We'll pause in our regular M&A programming for an executive pay news flash: Johnson & Johnson CEO pulled down $23 million in 2008, an 8 percent decrease. And Amgen chief Kevin Sharer got $14.5 million, down from $19.9 million. Those are the first two decreases in compensation we've seen among pharma CEOs this year.
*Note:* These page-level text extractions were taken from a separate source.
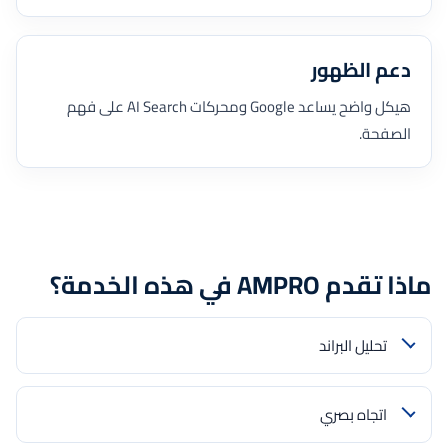
دعم الظهور
هيكل واضح يساعد Google ومحركات AI Search على فهم
الصفحة.
ماذا تقدم AMPRO في هذه الخدمة؟
تحليل البراند
اتجاه بصري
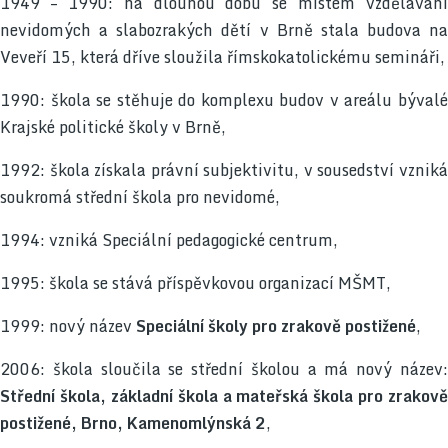
1949 – 1990: na dlouhou dobu se místem vzdělávání
nevidomých a slabozrakých dětí v Brně stala budova na
Veveří 15, která dříve sloužila římskokatolickému semináři,
1990: škola se stěhuje do komplexu budov v areálu bývalé
Krajské politické školy v Brně,
1992: škola získala právní subjektivitu, v sousedství vzniká
soukromá střední škola pro nevidomé,
1994: vzniká Speciální pedagogické centrum,
1995: škola se stává příspěvkovou organizací MŠMT,
1999: nový název
Speciální školy pro zrakově postižené
,
2006: škola sloučila se střední školou a má nový název:
Střední škola, základní škola a mateřská škola pro zrakově
postižené, Brno, Kamenomlýnská 2
,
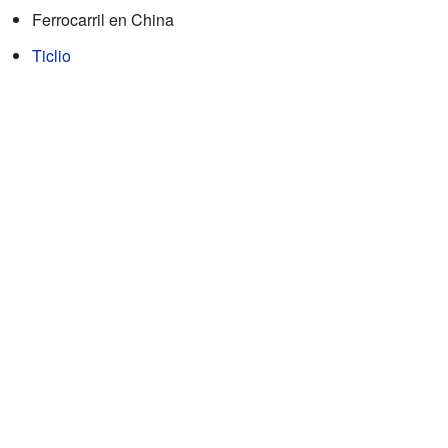
Ferrocarril en China
Ticlio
What's more, J&J's Bill Weldon (photo) turned down a raise for 2009, as we reported last month. At the time, an adviser to corporate boards told the Star-Ledger that he believed Weldon was exhibiting leadership during a difficult economy. "I think in many cases, individual CEOs are showing that they're trying to be responsive," Ellig said. "It seems appropriate that people at the top do these things when others in the organization are struggling to hold onto their jobs."
And there are J&Jers living in fear of pink slips. On top of the 4,800 laid off in 2007, workers at J&J subsidiaries have hit the chopping block in recent months, 100 here, 40 there, 159 there. And employees are buzzing about more, though there's been no official indication that job cuts are in the offing.
Meanwhile, Amgen's Sharer (photo) may have seen his total pay package decline, but what he lost in numbers he may have made up in substance. More than half of Sharer's 2007 compensation was paid in options, BNet Pharma points out; this year, his incentive cash money doubled to $3.8 million, and he got $500,000 in "other" cash, plus his $1.5 million base pay. His options dropped to $3.5 million. In this market, cash in the hand is much better than options in the bush.
Sharer's compadres at Amgen also saw their pay weighted more heavily toward cash this time around. CFO Robert Bradway got $4.2 million in compensation, compared with $2.6 million in 2007. R&D chief Roger Perlmutter received $5.3 million versus $4.7 million, while EVP of operations Fabrizio Bonanni earned $6.2 million, up from $3.1 million.